Requirement. Omit the pictures and return every entry exactly as written.

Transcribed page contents
*****

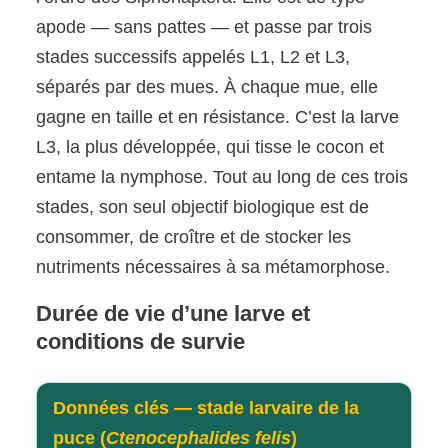
apode — sans pattes — et passe par trois
stades successifs appelés L1, L2 et L3,
séparés par des mues. À chaque mue, elle
gagne en taille et en résistance. C’est la larve
L3, la plus développée, qui tisse le cocon et
entame la nymphose. Tout au long de ces trois
stades, son seul objectif biologique est de
consommer, de croître et de stocker les
nutriments nécessaires à sa métamorphose.
Durée de vie d’une larve et
conditions de survie
Données clés — stade larvaire de la
puce (
Ctenocephalides felis
)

*****

Written answer.
apode — sans pattes — et passe par trois
stades successifs appelés L1, L2 et L3,
séparés par des mues. À chaque mue, elle
gagne en taille et en résistance. C’est la larve
L3, la plus développée, qui tisse le cocon et
entame la nymphose. Tout au long de ces trois
stades, son seul objectif biologique est de
consommer, de croître et de stocker les
nutriments nécessaires à sa métamorphose.
Durée de vie d’une larve et
conditions de survie
Données clés — stade larvaire de la
puce (
Ctenocephalides felis
)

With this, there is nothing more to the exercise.